Recall, also, then-candidate Bill Clinton’s endorsement of the Brady Handgun Violence and Prevention Act and the movement supporting it in the 1992 election. Soon after assuming office, Congress passed the law and President Clinton signed it. In the wake of Columbine, President Clinton further pressed for laws on gun control. He addressed the issue in his 2000 State of the Union Address:

Soon after the Columbine tragedy, Congress considered commonsense gun legislation, to require Brady background checks at the gun shows, child safety locks for new handguns, and a ban on the importation of large capacity ammunition clips. With courage and a tie-breaking vote by the Vice President—[laughter] —the Senate faced down the gun lobby, stood up for the American people, and passed this legislation. But the House failed to follow suit….

We must strengthen our gun laws and enforce those already on the books better. Federal gun crime prosecutions are up 16 percent since I took office. But we must do more. I propose to hire more federal and local gun prosecutors and more ATF agents to crack down on illegal gun traffickers and bad-apple dealers. And we must give them the enforcement tools that they need, tools to trace every gun and every bullet used in every gun crime in the United States.

On the other side of the aisle, Mitt Romney gave his position yesterday, reiterating that there isn’t a need to renew the federal ban on assault rifles. Never mind the fact that as governor of Massachusetts he signed a ban on assault weapons and quadrupled the fee for gun licenses. Romney told CNBC’s The Kudlow Report:

“I still believe that the 2nd Amendment is the right course to preserve and defend and don’t believe that new laws are going to make a difference in this type of tragedy.

There are — were, of course — very stringent laws which existed in Aurora, Colorado. Our challenge is not the laws, our challenge is people who obviously are distracted from reality and do unthinkable, unimaginable, inexplicable things.”

As a presidential candidate, Romney is of course towing the party line. Take for example a debate between President Gerald Ford and Jimmy Carter in the 1976 election. Despite having twice been the intended victim of handgun violence, President Ford laid out his opposition to gun control in the debate:

The record of gun control, whether it's in one city or another or in some States does not show that the registration of a gun, handgun, or the registration of the gun owner has in any way whatsoever decreased the crime rate or the use of that gun in the committing of a crime. The record just doesn't prove that such legislation or action by a local city council is effective.

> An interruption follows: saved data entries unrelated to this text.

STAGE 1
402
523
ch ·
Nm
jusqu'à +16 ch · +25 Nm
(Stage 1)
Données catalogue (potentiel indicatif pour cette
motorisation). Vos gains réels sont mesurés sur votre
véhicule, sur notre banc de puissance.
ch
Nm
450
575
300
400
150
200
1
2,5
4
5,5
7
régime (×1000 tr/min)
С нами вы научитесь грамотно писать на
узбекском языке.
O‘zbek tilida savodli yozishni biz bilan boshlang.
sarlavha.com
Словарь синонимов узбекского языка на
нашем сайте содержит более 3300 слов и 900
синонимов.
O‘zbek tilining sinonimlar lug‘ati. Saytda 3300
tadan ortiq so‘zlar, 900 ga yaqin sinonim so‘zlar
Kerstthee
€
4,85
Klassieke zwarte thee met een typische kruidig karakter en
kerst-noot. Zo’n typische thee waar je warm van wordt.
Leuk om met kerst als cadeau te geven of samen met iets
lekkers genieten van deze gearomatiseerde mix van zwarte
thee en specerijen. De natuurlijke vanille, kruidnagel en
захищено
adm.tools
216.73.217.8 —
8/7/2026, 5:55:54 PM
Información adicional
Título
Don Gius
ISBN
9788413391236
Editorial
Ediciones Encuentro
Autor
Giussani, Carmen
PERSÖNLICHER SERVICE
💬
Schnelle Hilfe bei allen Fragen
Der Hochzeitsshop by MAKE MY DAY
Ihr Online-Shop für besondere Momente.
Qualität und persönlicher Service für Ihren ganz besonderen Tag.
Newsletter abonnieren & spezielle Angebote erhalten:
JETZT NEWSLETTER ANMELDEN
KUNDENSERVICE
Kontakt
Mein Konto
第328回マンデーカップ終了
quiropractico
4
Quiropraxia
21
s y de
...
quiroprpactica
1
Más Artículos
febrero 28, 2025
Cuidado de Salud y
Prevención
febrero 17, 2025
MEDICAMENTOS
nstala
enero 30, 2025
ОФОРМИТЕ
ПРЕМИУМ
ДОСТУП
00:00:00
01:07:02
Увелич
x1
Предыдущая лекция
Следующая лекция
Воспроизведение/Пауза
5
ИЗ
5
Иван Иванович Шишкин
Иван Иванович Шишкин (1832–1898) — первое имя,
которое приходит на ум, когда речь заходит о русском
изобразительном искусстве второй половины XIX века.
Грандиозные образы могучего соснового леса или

Instead, Ford supported tough legislation for individuals who use hand guns in crimes, “so that once apprehended, indicted, convicted, they will be in jail and off the streets and not using guns in the commission of a crime.”

Ford further stated: 

The person who wants to use a gun for an illegal purpose can get it whether it's registered or outlawed-they will be obtained--and they are the people who ought to go behind bars. You should not, in the process, penalize the legitimate handgun owner. And when you go through the process of registration, you, in effect, are penalizing that individual who uses his gun for a very legitimate purpose.

But, just as Romney is doing this election, so also Ford espoused the party line in the election year. Ford’s administration had in fact proposed a prohibition against the sale of the so-called “Saturday night specials.”

In the wake of the Aurora tragedy, it’s a shame that election year politics are once again trumping the hard issues of governance. Regardless of their position on gun laws, isn’t it time the candidates put aside partisan politics and engage in an open and honest debate about the issues?